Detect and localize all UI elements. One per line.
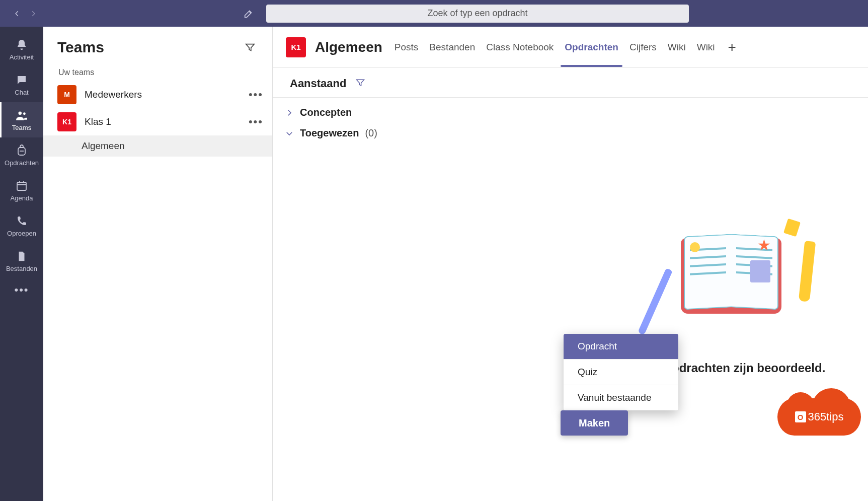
team-avatar: M — [57, 85, 76, 104]
tab-bestanden[interactable]: Bestanden — [428, 42, 476, 53]
phone-icon — [15, 214, 28, 228]
filter-icon[interactable] — [243, 40, 257, 54]
rail-files-label: Bestanden — [6, 265, 37, 272]
channel-avatar: K1 — [286, 37, 306, 57]
team-avatar: K1 — [57, 112, 76, 131]
category-label: Toegewezen — [300, 127, 359, 139]
watermark-text: 365tips — [808, 410, 844, 423]
tab-opdrachten[interactable]: Opdrachten — [564, 42, 619, 53]
team-more-button[interactable]: ••• — [249, 88, 263, 101]
channel-name-label: Algemeen — [82, 140, 125, 151]
watermark-logo: O 365tips — [777, 398, 861, 436]
assignments-filter-icon[interactable] — [355, 78, 365, 90]
svg-rect-3 — [17, 182, 26, 190]
open-book-illustration: ★ — [652, 218, 813, 329]
rail-chat[interactable]: Chat — [0, 67, 43, 102]
backpack-icon — [15, 144, 28, 157]
create-button-label: Maken — [579, 417, 610, 429]
tab-wiki-1[interactable]: Wiki — [667, 42, 687, 53]
team-row-medewerkers[interactable]: M Medewerkers ••• — [43, 81, 272, 108]
svg-point-1 — [23, 112, 26, 115]
nav-back-button[interactable] — [10, 7, 24, 21]
team-row-klas1[interactable]: K1 Klas 1 ••• — [43, 108, 272, 135]
search-placeholder: Zoek of typ een opdracht — [427, 8, 527, 19]
compose-icon[interactable] — [243, 8, 254, 19]
category-count: (0) — [365, 127, 377, 139]
rail-calendar-label: Agenda — [11, 194, 33, 202]
rail-teams[interactable]: Teams — [0, 102, 43, 137]
teams-header-title: Teams — [57, 39, 104, 56]
tab-posts[interactable]: Posts — [393, 42, 420, 53]
assignments-toolbar-label: Aanstaand — [290, 77, 346, 90]
create-button[interactable]: Maken — [561, 410, 628, 436]
rail-teams-label: Teams — [12, 124, 31, 131]
bell-icon — [15, 38, 28, 51]
nav-forward-button[interactable] — [26, 7, 40, 21]
channel-row-algemeen[interactable]: Algemeen — [43, 135, 272, 157]
create-option-vanuit-bestaande[interactable]: Vanuit bestaande — [564, 385, 678, 410]
category-concepten[interactable]: Concepten — [273, 98, 868, 118]
team-more-button[interactable]: ••• — [249, 115, 263, 128]
assignments-toolbar: Aanstaand — [273, 68, 868, 98]
category-toegewezen[interactable]: Toegewezen (0) — [273, 118, 868, 139]
team-name-label: Klas 1 — [85, 116, 241, 127]
create-option-opdracht[interactable]: Opdracht — [564, 334, 678, 359]
chevron-right-icon — [285, 108, 294, 117]
title-bar: Zoek of typ een opdracht — [0, 0, 868, 27]
rail-calls-label: Oproepen — [7, 230, 36, 237]
file-icon — [15, 250, 28, 263]
calendar-icon — [15, 179, 28, 192]
chevron-down-icon — [285, 129, 294, 138]
main-pane: K1 Algemeen Posts Bestanden Class Notebo… — [273, 27, 868, 501]
rail-files[interactable]: Bestanden — [0, 243, 43, 278]
create-menu: Opdracht Quiz Vanuit bestaande — [564, 334, 678, 410]
svg-point-0 — [19, 111, 22, 115]
add-tab-button[interactable]: + — [728, 39, 736, 55]
channel-header: K1 Algemeen Posts Bestanden Class Notebo… — [273, 27, 868, 68]
category-label: Concepten — [300, 107, 352, 118]
rail-assignments-label: Opdrachten — [5, 159, 39, 167]
rail-more-button[interactable]: ••• — [14, 283, 29, 297]
rail-calendar[interactable]: Agenda — [0, 173, 43, 208]
channel-title: Algemeen — [315, 39, 382, 55]
team-name-label: Medewerkers — [85, 89, 241, 100]
rail-assignments[interactable]: Opdrachten — [0, 137, 43, 173]
your-teams-label: Uw teams — [43, 61, 272, 81]
teams-sidebar: Teams Uw teams M Medewerkers ••• K1 Klas… — [43, 27, 273, 501]
tab-wiki-2[interactable]: Wiki — [696, 42, 716, 53]
chat-icon — [15, 74, 28, 87]
office-icon: O — [795, 411, 806, 422]
rail-activity-label: Activiteit — [10, 53, 34, 61]
rail-activity[interactable]: Activiteit — [0, 32, 43, 67]
tab-class-notebook[interactable]: Class Notebook — [485, 42, 555, 53]
teams-icon — [15, 109, 28, 122]
rail-chat-label: Chat — [15, 89, 28, 96]
search-input[interactable]: Zoek of typ een opdracht — [266, 5, 689, 23]
create-option-quiz[interactable]: Quiz — [564, 359, 678, 385]
rail-calls[interactable]: Oproepen — [0, 208, 43, 243]
tab-cijfers[interactable]: Cijfers — [628, 42, 658, 53]
app-rail: Activiteit Chat Teams Opdrachten Agenda … — [0, 27, 43, 501]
★ ★ ★ ★
__Activity__. Copy out the material above in full and exactly; its pictures are not to appear.

__Written response__.
Detect and localize all UI elements. One per line.
team-avatar: M — [57, 85, 76, 104]
tab-bestanden[interactable]: Bestanden — [428, 42, 476, 53]
phone-icon — [15, 214, 28, 228]
filter-icon[interactable] — [243, 40, 257, 54]
rail-files-label: Bestanden — [6, 265, 37, 272]
channel-avatar: K1 — [286, 37, 306, 57]
team-avatar: K1 — [57, 112, 76, 131]
category-label: Toegewezen — [300, 127, 359, 139]
watermark-text: 365tips — [808, 410, 844, 423]
tab-opdrachten[interactable]: Opdrachten — [564, 42, 619, 53]
team-more-button[interactable]: ••• — [249, 88, 263, 101]
channel-name-label: Algemeen — [82, 140, 125, 151]
watermark-logo: O 365tips — [777, 398, 861, 436]
assignments-filter-icon[interactable] — [355, 78, 365, 90]
svg-rect-3 — [17, 182, 26, 190]
open-book-illustration: ★ — [652, 218, 813, 329]
rail-chat[interactable]: Chat — [0, 67, 43, 102]
backpack-icon — [15, 144, 28, 157]
create-button-label: Maken — [579, 417, 610, 429]
tab-wiki-1[interactable]: Wiki — [667, 42, 687, 53]
team-row-medewerkers[interactable]: M Medewerkers ••• — [43, 81, 272, 108]
svg-point-1 — [23, 112, 26, 115]
nav-back-button[interactable] — [10, 7, 24, 21]
team-row-klas1[interactable]: K1 Klas 1 ••• — [43, 108, 272, 135]
search-placeholder: Zoek of typ een opdracht — [427, 8, 527, 19]
compose-icon[interactable] — [243, 8, 254, 19]
category-count: (0) — [365, 127, 377, 139]
rail-calendar-label: Agenda — [11, 194, 33, 202]
rail-teams[interactable]: Teams — [0, 102, 43, 137]
teams-header-title: Teams — [57, 39, 104, 56]
tab-posts[interactable]: Posts — [393, 42, 420, 53]
assignments-toolbar-label: Aanstaand — [290, 77, 346, 90]
create-button[interactable]: Maken — [561, 410, 628, 436]
rail-teams-label: Teams — [12, 124, 31, 131]
bell-icon — [15, 38, 28, 51]
nav-forward-button[interactable] — [26, 7, 40, 21]
channel-row-algemeen[interactable]: Algemeen — [43, 135, 272, 157]
create-option-vanuit-bestaande[interactable]: Vanuit bestaande — [564, 385, 678, 410]
category-concepten[interactable]: Concepten — [273, 98, 868, 118]
team-more-button[interactable]: ••• — [249, 115, 263, 128]
assignments-toolbar: Aanstaand — [273, 68, 868, 98]
category-toegewezen[interactable]: Toegewezen (0) — [273, 118, 868, 139]
team-name-label: Klas 1 — [85, 116, 241, 127]
create-option-opdracht[interactable]: Opdracht — [564, 334, 678, 359]
chevron-right-icon — [285, 108, 294, 117]
title-bar: Zoek of typ een opdracht — [0, 0, 868, 27]
rail-calls-label: Oproepen — [7, 230, 36, 237]
file-icon — [15, 250, 28, 263]
calendar-icon — [15, 179, 28, 192]
chevron-down-icon — [285, 129, 294, 138]
main-pane: K1 Algemeen Posts Bestanden Class Notebo… — [273, 27, 868, 501]
rail-files[interactable]: Bestanden — [0, 243, 43, 278]
create-menu: Opdracht Quiz Vanuit bestaande — [564, 334, 678, 410]
svg-point-0 — [19, 111, 22, 115]
add-tab-button[interactable]: + — [728, 39, 736, 55]
channel-header: K1 Algemeen Posts Bestanden Class Notebo… — [273, 27, 868, 68]
category-label: Concepten — [300, 107, 352, 118]
rail-assignments-label: Opdrachten — [5, 159, 39, 167]
rail-more-button[interactable]: ••• — [14, 283, 29, 297]
rail-calendar[interactable]: Agenda — [0, 173, 43, 208]
channel-title: Algemeen — [315, 39, 382, 55]
team-name-label: Medewerkers — [85, 89, 241, 100]
rail-assignments[interactable]: Opdrachten — [0, 137, 43, 173]
your-teams-label: Uw teams — [43, 61, 272, 81]
teams-sidebar: Teams Uw teams M Medewerkers ••• K1 Klas… — [43, 27, 273, 501]
tab-wiki-2[interactable]: Wiki — [696, 42, 716, 53]
chat-icon — [15, 74, 28, 87]
office-icon: O — [795, 411, 806, 422]
rail-activity-label: Activiteit — [10, 53, 34, 61]
rail-activity[interactable]: Activiteit — [0, 32, 43, 67]
tab-class-notebook[interactable]: Class Notebook — [485, 42, 555, 53]
teams-icon — [15, 109, 28, 122]
rail-chat-label: Chat — [15, 89, 28, 96]
search-input[interactable]: Zoek of typ een opdracht — [266, 5, 689, 23]
create-option-quiz[interactable]: Quiz — [564, 359, 678, 385]
rail-calls[interactable]: Oproepen — [0, 208, 43, 243]
tab-cijfers[interactable]: Cijfers — [628, 42, 658, 53]
app-rail: Activiteit Chat Teams Opdrachten Agenda … — [0, 27, 43, 501]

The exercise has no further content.